L'Aurora Solar Project in Minnesota è un progetto di 16-sito con una capacità nominale cumulativa di 150 MW. In collaborazione con Minnesota Native Landscapes, Enel Green Power ha sviluppato un piano di pascolo con specifiche specie di bestiame che meglio si adattano al paesaggio. Foto di Enel Green Power.

I progetti solari possono anche supportare il pascolo della fauna selvatica locale. Le recinzioni intorno ai siti possono essere appositamente progettate per accogliere il movimento della fauna selvatica. Questa pratica è particolarmente utile per i siti che potrebbero richiedere una maggiore gestione della vegetazione. Foto di Dennis Schroeder / NREL 35872.
ENERGIA SOLARE E MOVIMENTO DELLA FAUNA SELVATICA
Molti impianti solari su larga scala utilizzano recinzioni per controllare l'accesso al sito. Con un'attenta progettazione, questa recinzione può ridurre al minimo l'interruzione del movimento della fauna selvatica.

Pine Gate Renewables ha installato recinzioni permeabili in due siti nella Carolina del Nord. In questo sito nella contea di Moore, nella Carolina del Nord, una telecamera di motion capture ha registrato una volpe che passava attraverso la recinzione. Immagine per gentile concessione di Liz Kalies, The Nature Conservancy.
SOLARE AMICO DEGLI IMPOLLINATORI
Come fonte di energia pulita, l'energia solare sta già fornendo benefici ambientali ed ecologici alle comunità. Tuttavia, i progetti solari possono fare un ulteriore passo avanti per ripristinare l'ecologia e la biodiversità locali piantando vegetazione autoctona che sostiene la popolazione locale di impollinatori.

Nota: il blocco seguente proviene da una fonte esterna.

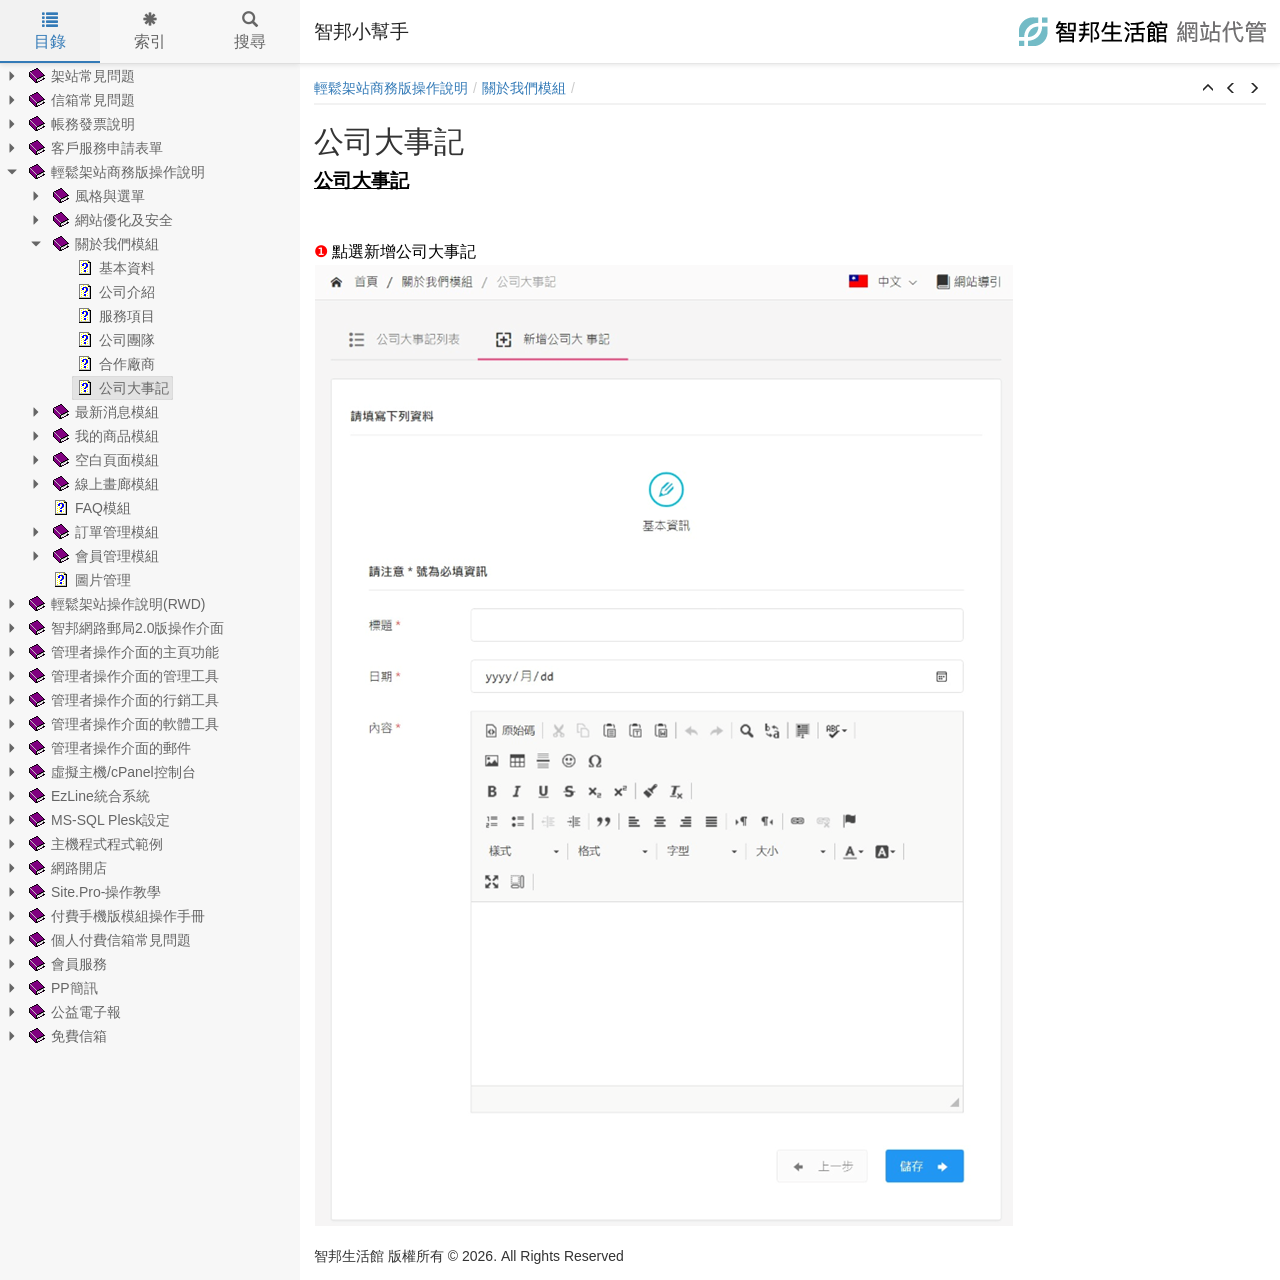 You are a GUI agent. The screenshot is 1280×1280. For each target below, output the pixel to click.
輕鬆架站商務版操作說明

I dipendenti della NREL rastrellano il terreno sui semi di fiori presso il South Table Mountain Campus della NREL a Golden, in Colorado. Sebbene la creazione di vegetazione autoctona nei siti dei progetti solari richieda uno sforzo maggiore rispetto all'erba non autoctona, i vantaggi sono di lunga durata. La vegetazione autoctona non richiede la manutenzione necessaria per altri tipi di abbellimento. E le radici di queste piante autoctone possono ripristinare il suolo e migliorare la ritenzione idrica. Foto di Werner Slocum / NREL 69112.

Questo sistema di energia solare da 1 MW presso il National Wind Technology Center di Boulder, in Colorado, mostra come può apparire la vegetazione nativa tre anni dopo la semina iniziale. Questo sito faceva parte di uno studio per supportare la gestione del territorio ecologicamente sensibile sotto i pannelli solari, comprese diverse erbe autoctone, la preparazione del letto di semina e i mezzi di protezione dei semi. Sebbene la vegetazione autoctona richieda una minore manutenzione, la creazione di un habitat per gli impollinatori richiede approcci ponderati. Foto di David Buckner / ESCO Associates.

Gli sviluppatori possono collaborare con esperti ecologici locali per pianificare quale vegetazione favorevole agli impollinatori sia la migliore per il loro sito. Questo habitat impollinatore è stato piantato sotto l'array solare presso il Chisago Solar Site, in collaborazione con Minnesota Native Landscapes, come parte dell'Aurora Solar Project in Minnesota. Foto di Dennis Schroeder / NREL 53047.

Mentre la produzione agricola è un'attività primaria al Jack's Solar Garden, l'inclusione di questi girasoli dimostra che la produzione solare e agricola favorevole agli impollinatori può andare di pari passo. Foto di Werner Slocum / NREL 65601.
CONCLUSIONE
Gli esempi di cui sopra sono tutt'altro che esaustivi. Il progetto InSPIRE del Dipartimento dell'Energia degli Stati Uniti sta monitorando attivamente esempi di progetti agrivoltaici ed ecologicamente vantaggiosi in tutto il paese. La sua Agrivoltaics Map elenca già decine di progetti attivi, con grandi cluster nell'alto Midwest e nel Nordest.
Così come le attività agricole variano da luogo a luogo, anche la combinazione di produzione solare e agricoltura può variare in base alle dimensioni e al tipo di sistema solare, nonché alla flora, alla fauna e al paesaggio locali. Le comunità che desiderano mantenere il patrimonio o la produzione agricola pur beneficiando dello sviluppo solare possono utilizzare piani, regolamenti e partnership di sviluppo locali per incoraggiare o richiedere caratteristiche di progettazione a basso impatto e rispettose dell'ambiente per aumentare il valore di questi progetti.